Lo más aterrador es reconocer el error. La mente vuelve una y otra vez al instante en que podrías haber actuado distinto. Pero no hay respuesta a la pregunta: ¿qué habría pasado si lo hubieras hecho? Esa respuesta nunca llegará.
¿Recuerdas haber mirado una cardiografía perfectamente normal con la vista turbia por el cansancio? Tus ojos se han acostumbrado a esa fatiga durante años. ¿No prestaste atención a un análisis perfectamente normal que nadie más notó? ¿Calculaste la dosificación de un medicamento siguiendo al pie de la letra el protocolo? ¿Llegaste a tiempo o, por el contrario, llegaste demasiado tarde? ¿Observaste una radiografía y no viste nada, o viste algo que no debía? La visión sigue siendo la misma que ayer, que hace un mes.
¿Se te escapó la mano con el bisturí y el pinzón se desprendió de la vena? ¿Por qué ayer, anteayer, hace un año ese pinzón no se soltó? Tal vez porque seis guardias en dos semanas son mucho. En casa tienes a tu madre con un ictus. Pero ya te acostumbraste a que en la medicina el tiempo sea relativo, mientras tus seres queridos llevan años en el último peldaño del honor.
¿Lo peor es no entender qué hiciste mal? Porque entonces puede repetirse. ¿Cuántos libros tendrás que leer, cuántos cursos pasar y cuántas noches sin dormir para que eso no vuelva a suceder? ¿Quién puede decirlo? ¿Y cómo ahuyentar del pensamiento esa fría estadística?
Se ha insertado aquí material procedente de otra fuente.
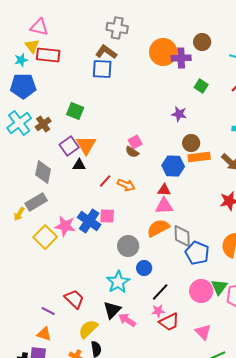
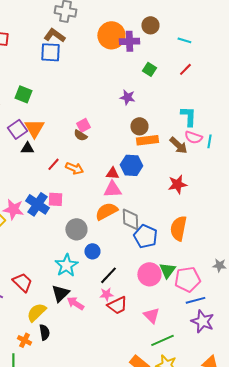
blue hexagon: (173, 166) -> (131, 165), moved

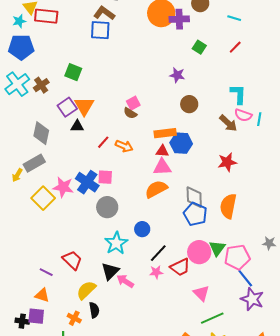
orange rectangle: (147, 140) -> (165, 133), moved
gray diamond: (130, 219) -> (194, 197), moved
gray circle: (76, 229) -> (107, 207), moved
blue line: (195, 300) -> (245, 278), turned 66
red trapezoid: (117, 305) -> (180, 267), moved

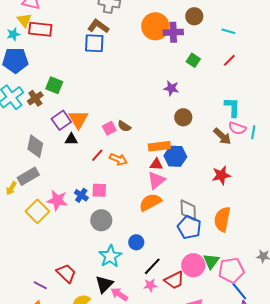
green square: (73, 72) -> (54, 85), moved
pink square: (133, 103) -> (109, 128), moved
pink triangle: (162, 167) -> (156, 180), turned -36
blue cross: (87, 182) -> (81, 195), size x0.6

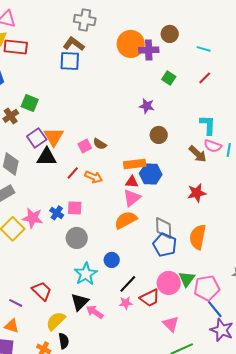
black triangle: (71, 139) -> (47, 157), size x1.5

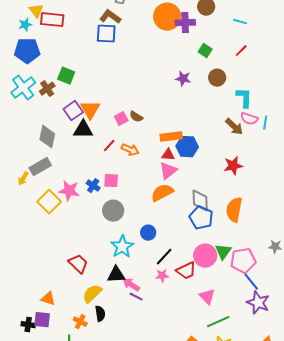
brown circle: (159, 135) -> (217, 78), moved
black triangle: (80, 302) -> (116, 275), turned 42
purple line: (16, 303) -> (136, 297), moved

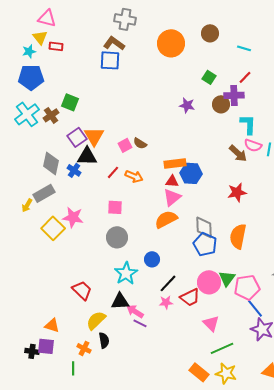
red rectangle: (52, 20) -> (56, 46), size x0.6
purple cross: (185, 23) -> (234, 95), moved
blue cross: (93, 186) -> (74, 170), moved

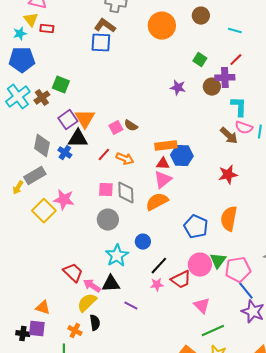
gray diamond: (204, 227) -> (126, 193), moved
pink arrow: (135, 311) -> (92, 286), moved

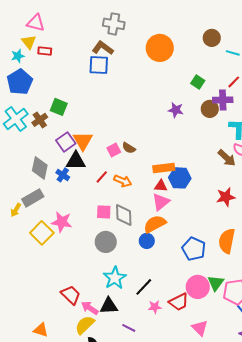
brown circle: (201, 16) -> (212, 38), moved
blue pentagon: (22, 60) -> (20, 82), turned -30
blue circle: (143, 242) -> (147, 241), moved
black line: (159, 266) -> (144, 287), moved

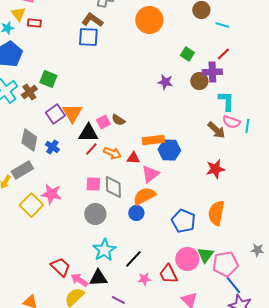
black triangle: (76, 161) -> (88, 133), moved
red triangle: (161, 186) -> (133, 158), moved
red trapezoid: (179, 302) -> (168, 274), turned 90

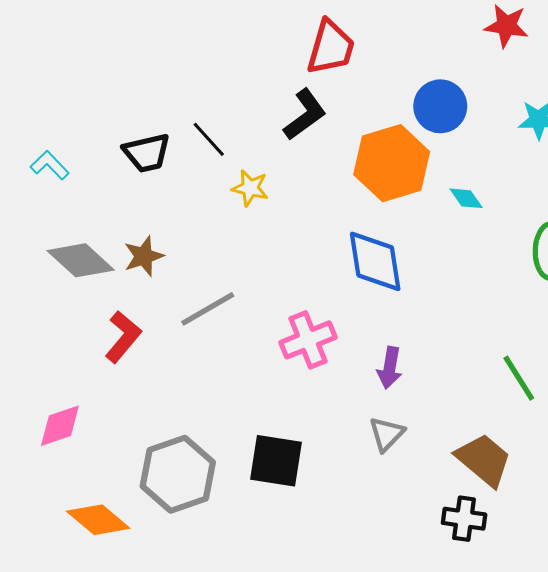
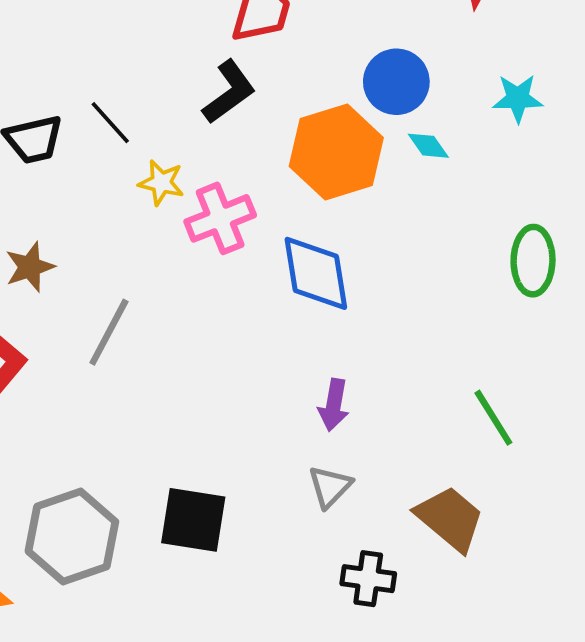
cyan diamond: (466, 198) -> (428, 146), moved
gray line: (208, 309) -> (109, 332), turned -32
pink cross: (308, 340) -> (220, 218), moved
black cross: (464, 519) -> (368, 579), moved

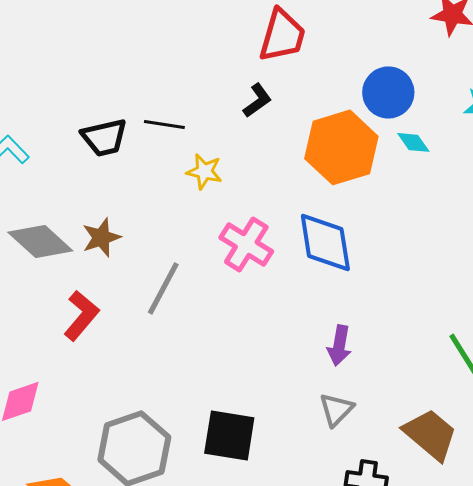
black L-shape: (229, 92) -> (257, 100), size x0.7
black line: (110, 123) -> (164, 124), turned -39
pink cross: (220, 218) -> (246, 244), moved, turned -36

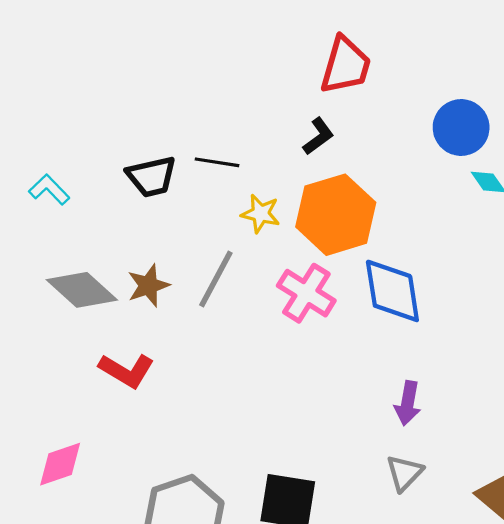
orange hexagon: (341, 147) -> (336, 215), moved
gray line: (163, 288) -> (216, 279), moved
red L-shape: (81, 315) -> (127, 371), turned 81

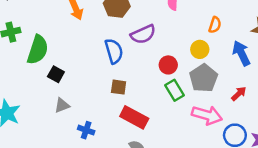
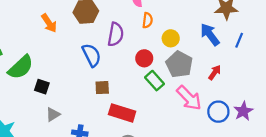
orange semicircle: (215, 25) -> (147, 20), moved
purple semicircle: (143, 34) -> (116, 34), turned -45
green semicircle: (38, 50) -> (21, 67), turned 40
pink arrow: (207, 115) -> (189, 98), turned 40

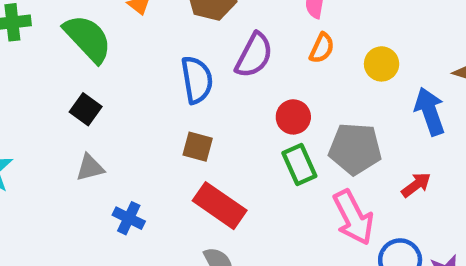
yellow circle: (171, 38) -> (382, 64), moved
gray pentagon: (179, 64) -> (355, 149), turned 30
green semicircle: (21, 67) -> (88, 38), moved, turned -108

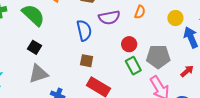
purple semicircle: (254, 55) -> (109, 17), turned 55
yellow circle: (382, 64) -> (175, 18), moved
gray triangle: (90, 168) -> (38, 74), size x1.5

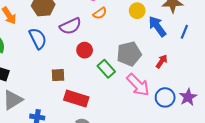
orange semicircle: (140, 12) -> (100, 13), turned 48
blue semicircle: (84, 30) -> (38, 38), moved
red circle: (129, 44) -> (85, 50), moved

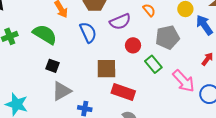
orange semicircle: (100, 13) -> (149, 10), turned -96
gray pentagon: (129, 54) -> (167, 37), moved
brown square: (58, 75) -> (106, 69), size x1.5

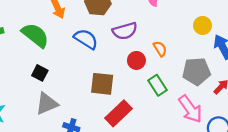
orange semicircle: (149, 10) -> (160, 49), moved
blue semicircle: (88, 32) -> (86, 39), turned -40
gray pentagon: (167, 37) -> (196, 71), moved
red rectangle: (123, 92) -> (118, 113), turned -70

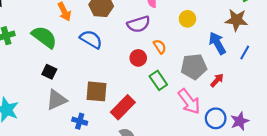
yellow circle: (203, 25) -> (187, 19), moved
purple semicircle: (125, 31) -> (139, 24), moved
brown square: (102, 84) -> (96, 91), moved

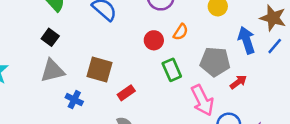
orange semicircle: (160, 47) -> (181, 32), turned 56
blue line: (245, 52) -> (275, 46), moved
red rectangle: (123, 107) -> (126, 93), size x0.6

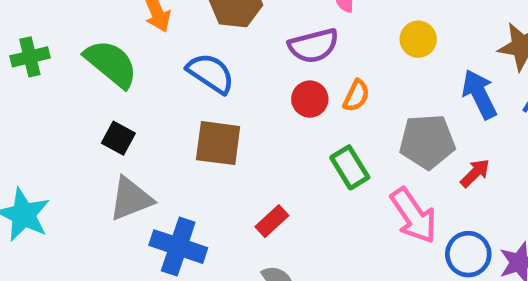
red circle: (154, 40) -> (310, 99), moved
brown square: (100, 69) -> (218, 143), moved
blue cross: (74, 100) -> (178, 247), size x1.6

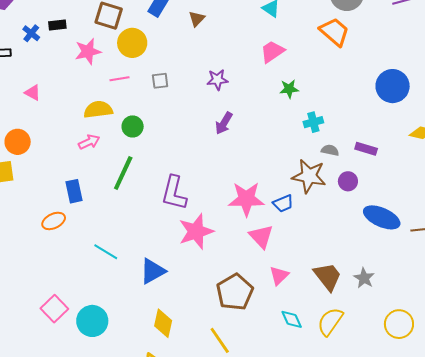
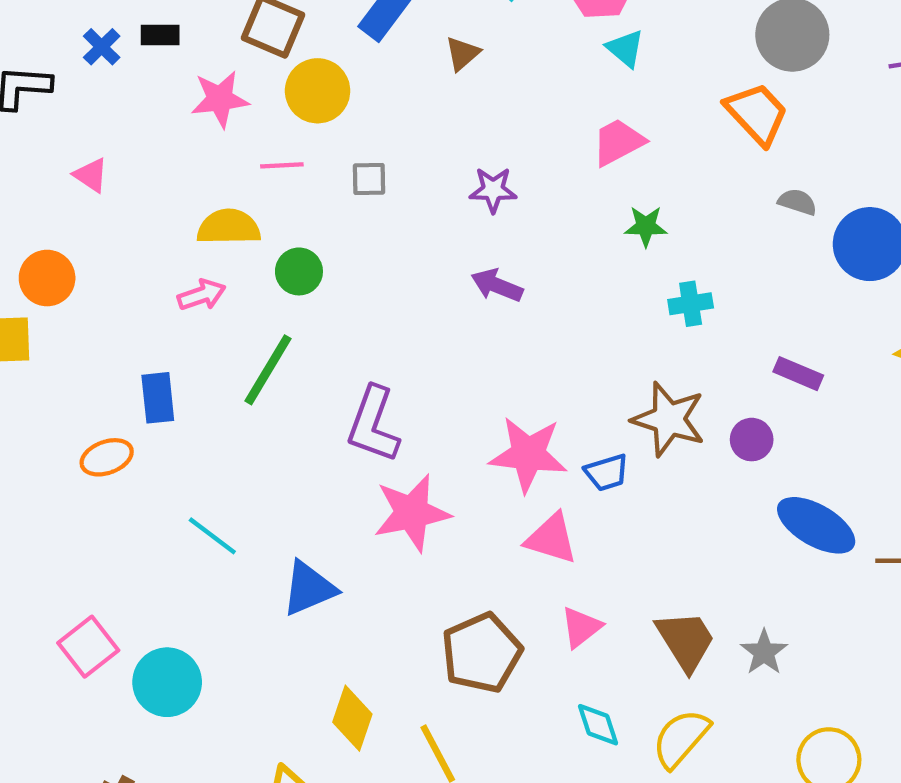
purple arrow: (224, 123) -> (497, 285), turned 75
gray semicircle: (330, 150) -> (797, 202), moved
pink triangle: (261, 236) -> (551, 539), turned -36
yellow diamond: (163, 323) -> (352, 718), moved

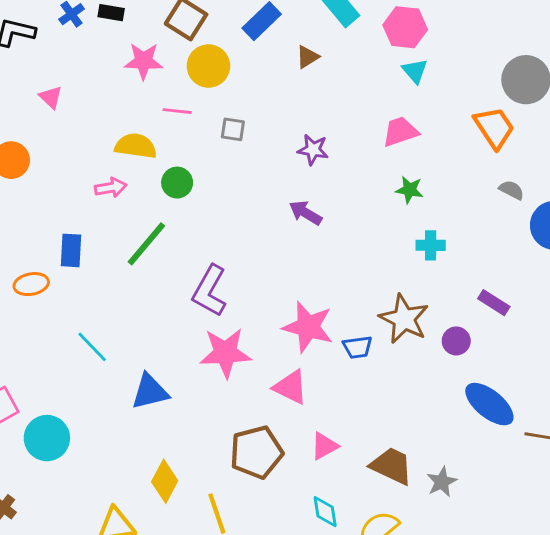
pink triangle: (551, 539) -> (291, 387), moved
brown trapezoid: (686, 641) -> (392, 466), turned -42

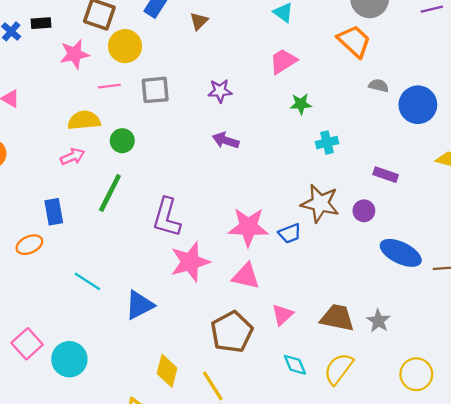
gray square: (233, 129) -> (155, 90), size x1.5

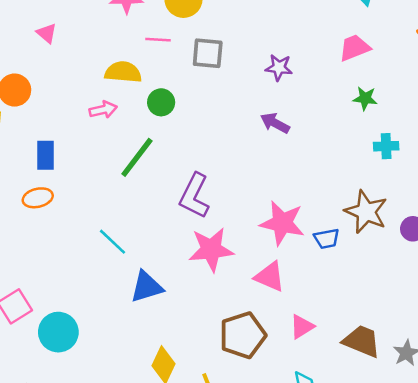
blue rectangle: (54, 212) -> (45, 155), moved
cyan line: (87, 281) -> (113, 242), moved

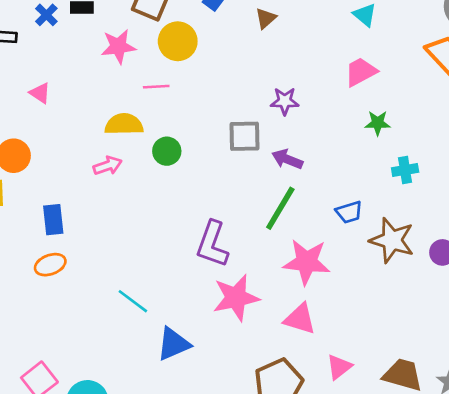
gray square: (208, 53) -> (244, 136), moved
green line: (137, 157) -> (280, 208), moved
blue trapezoid: (327, 239) -> (349, 212), moved

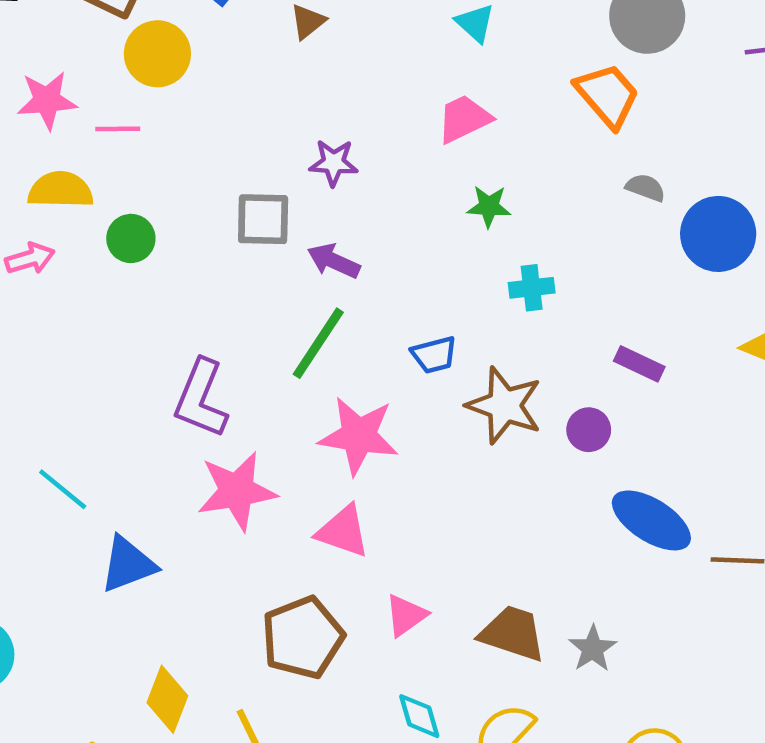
pink star: (118, 46) -> (47, 100), moved

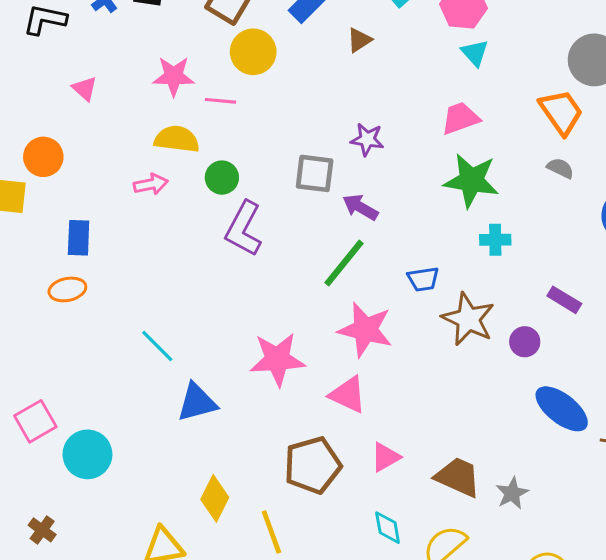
gray semicircle: (646, 188) -> (560, 168), moved
green star: (489, 206) -> (471, 180), size x1.8
purple L-shape: (201, 399) -> (244, 229), moved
La escalofriante estadística médica, con su voz sin alma, indica que de cada mil partos, cirugías o maniobras, deberían presentarse tres, cinco, diez complicaciones. En todo el mundo, cada día, cada mes, cada año. Debe haber una vida, una salud, una tragedia. Así, una tragedia.
¿Qué debe hacer un médico cuando su nombre aparece en esa estadística? Parar frente a personas ahogadas en dolor y decir: «Aquí estoy, vuestro asesino». ¿Puedes imaginarte en esa posición? Cuando hay miles, innumerables personas desdichadas, y tú eres la única razón de su inmenso sufrimiento. Aquí estoy. Destruir.
¿Y por qué, cuando un médico falla una vez, se borran los decenas de miles de aciertos que ha tenido? Los médicos erramos porque somos humanos. Los dioses no erramos. Ese es su mundo, su creación, su estadística. Cuanto más trabajo, más entiendo que solo los elegidos pueden comprender su diseño. Nosotros no somos elegidos. Somos gente corriente. Gente corriente, médicos corrientes.